With this I’ll now piggyback on floofy’s theory about the relation between the Septian Church, the Grailsritter and Ouroboros. (you can read it here.) Osborne might know of such connection. Thus, his motivation can be to rid Zemuria of such ancient conspiracies and obscure traditions. For him Ourobors, the Gralsritter and the Church would be the same: hermetic and ancient organizations with nebulous objectives and enormous secretism but no problem with toying with the lives of the common man and causing mayhem in the Continent. After all, aren’t in the end stigmas, artifacts and other mystical powers a way to lift a man beyond the level of the rest of the population and society? What does a crowd protesting or a nation mean to someone with an artifact able to obliterate half a city, or Divergent Laws capable of outright ignoring physical laws? Ouroboros, despite the good(?) intentions of some of their members, has left amply clear that it doesn’t abide by any kind of international law or authority. The Church, while at least it tries, does still have a number of agents undercover with a frightening amount of destructive power, and an almost absurd amount of secretism. It will probably be hard for any political idealist to tolerate such existences in their perfect world.

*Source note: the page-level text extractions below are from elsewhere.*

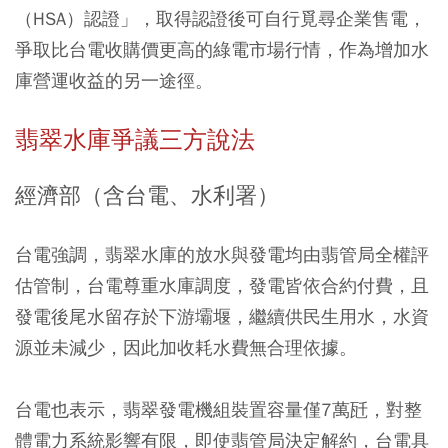
（HSA）認證」，取得認證後可自行覓尋企業售電，
爭取比台電收購價更高的綠電市場行情，作為增加水
庫營運收益的另一途徑。
翡翠水庫爭議三方說法
經濟部（含台電、水利署）
台電強調，翡翠水庫的放水與發電均由翡管局全權評
估管制，台電尊重水庫調度，發電皆依合約付費，且
發電後尾水留存於下游壩堰，繼續供民生用水，水資
源並未減少，因此加收耗水費無合理依據。
台電也表示，翡翠發電機組裝置容量僅7萬瓩，對整
體電力系統影響有限，即使翡管局決定解約，台電具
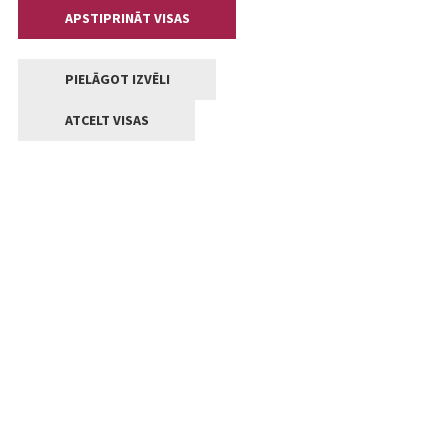
APSTIPRINĀT VISAS
PIELĀGOT IZVĒLI
ATCELT VISAS
Kontakti
Jelgavas valstpilsētas pašvaldība
Lielā iela 11, Jelgava, LV-3001
+371 63005522
pasts@jelgava.lv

Such motive would also make his alignment clearer in the overall scheme of the series. It could also be a single cog of a more complex motivation (Osborne was after all a man of the military before moving on to politics, and there’s the whole Hamel Incident) but I feel his overall reasoning might not be too far off from it. Now, how he even plans to start fighting against them I don’t know. In normal terms it would be impossible, so he must have some kind of plan.
However, if this is true and he really plans to take on both the Septian Church and Ouroboros… Let’s just say the resulting fireworks will be worth watching.